In yeast, ethanol is produced from glucose under anaerobic conditions. What is the maximum amount of ethanol (in millimoles) that could theoretically be produced under the following conditions?
A cell-free yeast extract is placed in a solution that contains 3.50 × 102 mmol glucose, 0.30 mmol ADP, 0.30 mmol Pi, 0.60 mmol ATP, 0.20 mmol NAD , and 0.20 mmol NADH. It is kept under anaerobic conditions.
Under the same conditions, what is the theoretical minimum amount of glucose (in millimoles) required in the solution to form the maximum amount of ethanol?
To determine the maximum amount of ethanol that could theoretically be produced, we need to consider the stoichiometry of the reaction and the available reactants.

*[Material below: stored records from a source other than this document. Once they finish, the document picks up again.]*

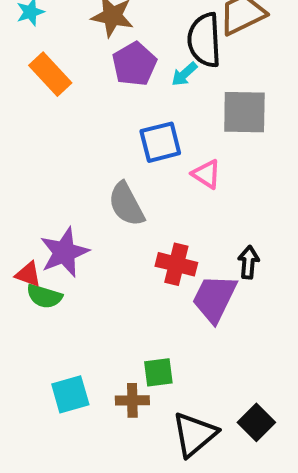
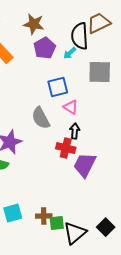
pink triangle: (206, 174) -> (71, 107), moved
black arrow: (248, 262) -> (75, 131), moved
green square: (158, 372) -> (57, 223), moved

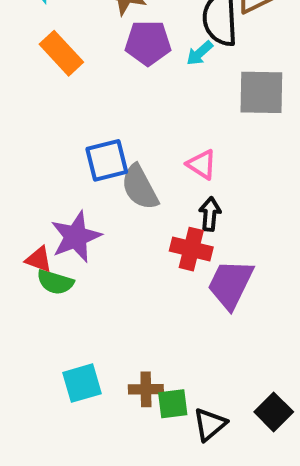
purple pentagon: (45, 48) -> (148, 43), turned 30
blue square: (58, 87) -> (107, 160), moved
black triangle: (75, 233) -> (210, 424), size x0.7

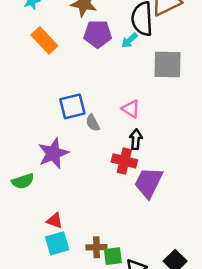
gray semicircle: (140, 187) -> (93, 123), size x0.6
red triangle: (39, 259) -> (55, 221), moved
green semicircle: (55, 282) -> (23, 181), moved, turned -35

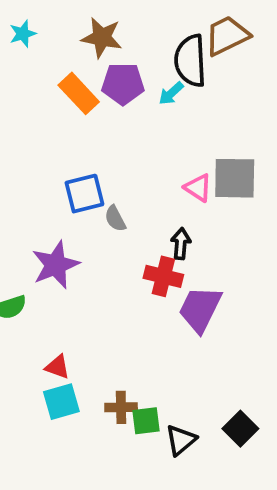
orange rectangle: (44, 40) -> (79, 93), moved
gray square: (168, 64) -> (235, 178), moved
pink triangle: (131, 109) -> (198, 188), moved

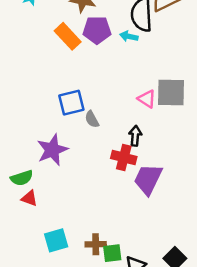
cyan arrow: (171, 93) -> (129, 36), turned 54
red triangle: (57, 367) -> (29, 198), moved

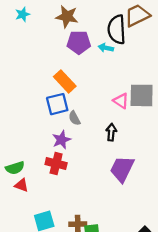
orange rectangle: (68, 36) -> (65, 81), moved
purple star: (52, 150) -> (62, 140), moved, size x0.7
red cross: (124, 158) -> (56, 164), moved

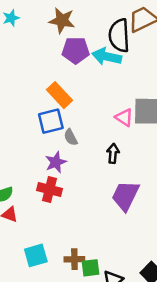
cyan arrow: (106, 48) -> (107, 57), size x1.6

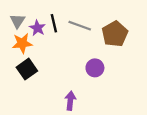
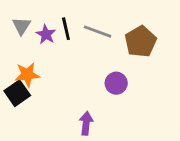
orange star: (22, 43) -> (27, 75), moved
black square: (27, 69) -> (17, 93), moved

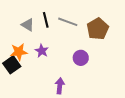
gray triangle: (22, 26) -> (28, 25), moved, turned -32
purple star: (46, 34) -> (42, 51), moved

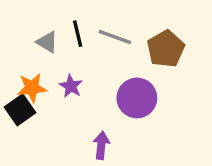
purple circle: (81, 58) -> (137, 98), size x1.5

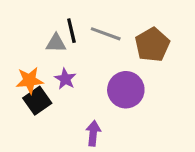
gray triangle: (47, 42) -> (56, 43), moved, turned -30
black square: (20, 110) -> (37, 101), moved

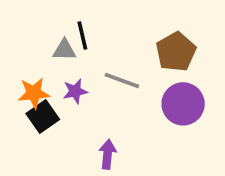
gray line: (106, 34) -> (122, 81), moved
purple star: (65, 79) -> (75, 91), turned 30
purple circle: (126, 90) -> (183, 104), moved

The balanced equation for the conversion of glucose to ethanol in yeast is:
C6H12O6 → 2 C2H5OH + 2 CO2
From this equation, we can see that for every molecule of glucose consumed, two molecules of ethanol are produced. Therefore, to find the maximum amount of ethanol, we need to calculate how many moles of glucose can be converted.
Given that the solution contains 3.50 × 102 mmol glucose, we can convert this to moles by dividing by Avogadro's number (6.022 × 10^23).
3.50 × 102 mmol = 3.50 × 10^-4 moles
Since two moles of ethanol are produced from every mole of glucose, the maximum amount of ethanol that can be produced is:
2 × 3.50 × 10^-4 moles = 7.00 × 10^-4 moles
To determine the minimal amount of glucose required to form the maximum amount of ethanol, we need to consider the stoichiometry of the reaction in the opposite direction.
From the balanced equation, we can see that 2 moles of ethanol are produced from 1 mole of glucose. Therefore, to produce the maximum amount of ethanol (7.00 × 10^-4 moles), we would need:
1/2 × 7.00 × 10^-4 moles = 3.50 × 10^-4 moles of glucose
So, the theoretical minimum amount of glucose required to form the maximum amount of ethanol is 3.50 × 10^-4 millimoles.